Details of the funding allocations for the Biotechnology and Biological Sciences Research Council’s institutes over the next three years form part of a major speech today by David Willetts, the universities and science minister, setting out more details of the government’s emerging industrial strategy.
Funding for the council’s eight institutes will for the first time be allocated on the basis of their contribution to a series of five-year strategic programmes and national research capabilities.
Around £250 million of funding will be distributed over the first three years of the programmes – although all of it will come from the research council’s current budget.
The funding will also for the first time include a specific stream for supporting knowledge exchange, commercialisation and public engagement.
In a speech at the University of East Anglia, Mr Willetts was due to say that the investments would “drive growth, support highly skilled jobs and keep the UK at the very forefront of bioscience, with benefits ranging from healthcare to energy and global food security”.
The largest allocations, of more than £40 million each, will go to The John Innes Centre in Norwich and Rothamsted Research in Harpenden, Hertfordshire.
The recipients of the first four £1 million Engineering and Physical Sciences Research Council grants aimed at enabling scientists from industry to pursue research with clear commercial potential within academia have also been announced. Two of the industrialists will be working at the University of Exeter and one each at Cranfield University and University College London.

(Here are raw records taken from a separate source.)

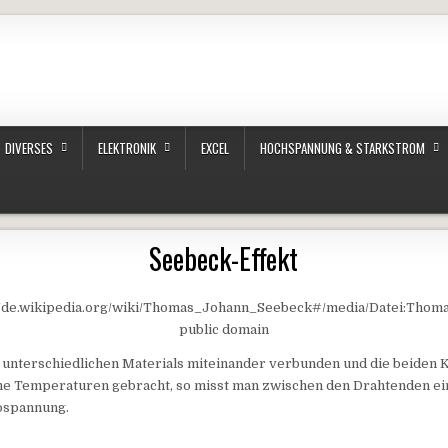
DIVERSES
ELEKTRONIK
EXCEL
HOCHSPANNUNG & STARKSTROM
Seebeck-Effekt
://de.wikipedia.org/wiki/Thomas_Johann_Seebeck#/media/Datei:Thom
public domain
unterschiedlichen Materials miteinander verbunden und die beiden K
ne Temperaturen gebracht, so misst man zwischen den Drahtenden ei
ospannung.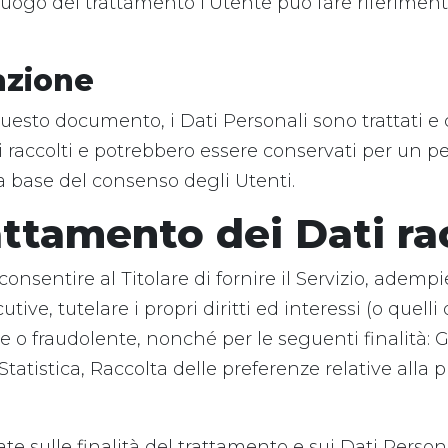
luogo del trattamento l’Utente può fare riferimento
azione
esto documento, i Dati Personali sono trattati e c
ati raccolti e potrebbero essere conservati per un 
la base del consenso degli Utenti.
attamento dei Dati ra
consentire al Titolare di fornire il Servizio, ademp
ive, tutelare i propri diritti ed interessi (o quelli d
se o fraudolente, nonché per le seguenti finalità: G
tatistica, Raccolta delle preferenze relative alla 
e sulle finalità del trattamento e sui Dati Personal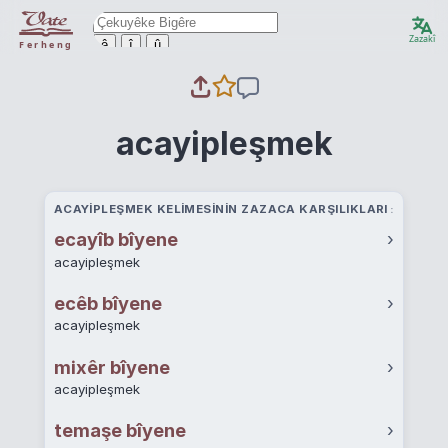
Zazakî
ê
î
û
Ferheng
acayipleşmek
ACAYIPLEŞMEK KELIMESININ ZAZACA KARŞILIKLARI
ecayîb bîyene
›
acayipleşmek
ecêb bîyene
›
acayipleşmek
mixêr bîyene
›
acayipleşmek
temaşe bîyene
›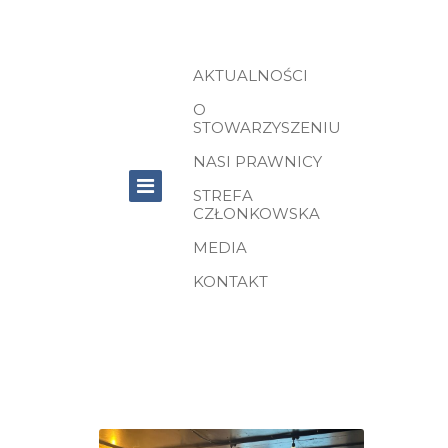
AKTUALNOŚCI
O
STOWARZYSZENIU
NASI PRAWNICY
STREFA
CZŁONKOWSKA
MEDIA
KONTAKT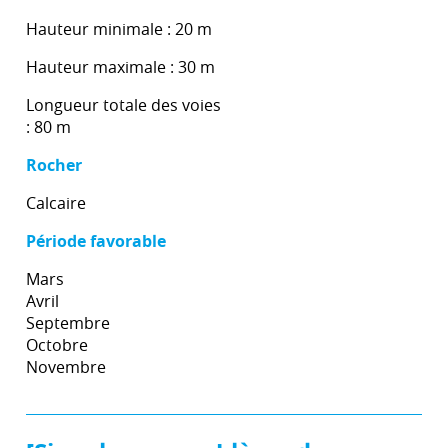
Hauteur minimale : 20 m
Hauteur maximale : 30 m
Longueur totale des voies
: 80 m
Rocher
Calcaire
Période favorable
Mars
Avril
Septembre
Octobre
Novembre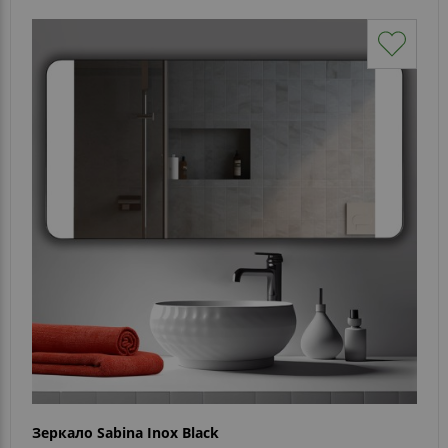
Зеркало Sabina Inox Black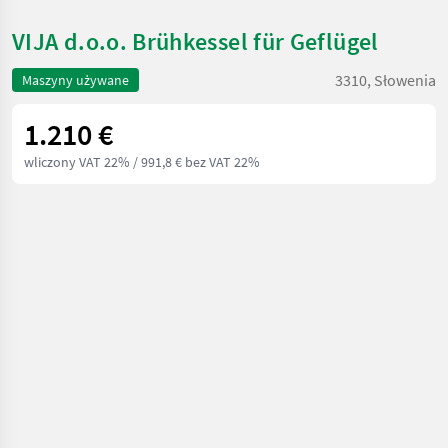
VIJA d.o.o. Brühkessel für Geflügel
3310, Słowenia
Maszyny używane
1.210 €
wliczony VAT 22%
/ 991,8 € bez VAT 22%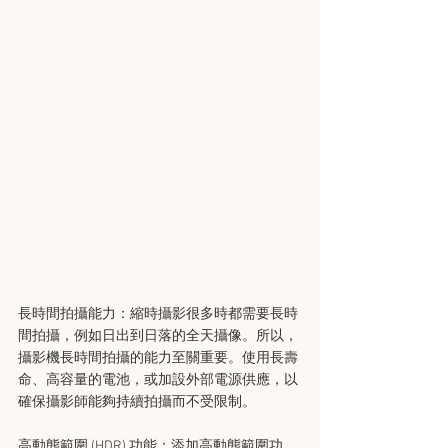
長時間拍攝能力：縮時攝影很多時都需要長時
間拍攝，例如日出到日落的全天攝像。所以，
攝影機長時間拍攝的能力至關重要。使用長壽
命、高容量的電池，或加設外部電源供應，以
確保攝影師能夠持續拍攝而不受限制。
高動態範圍 (HDR) 功能：添加高動態範圍功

Another announcement involves two separate investments in synthetic biology; including a £6 million EPSRC grant to a consortium comprising Imperial College London, King’s College London, Newcastle University and the universities of Cambridge and Edinburgh to develop a new platform technology for the development and commercialisation of new products.
Mr Willetts is also to commission an updated report from the Government Office for Science on future technologies to inform the evolving industrial strategy.
“All this adds up to government playing a creative and constructive role working with researchers, universities and business to promote innovation and achieve the greatest possible economic value,” he was due to say.
“With my combined responsibilities for universities and science all within [the Department of Business, Innovation and Skills] we can harness the power of government to play a far more constructive role than I would have envisaged two years ago.”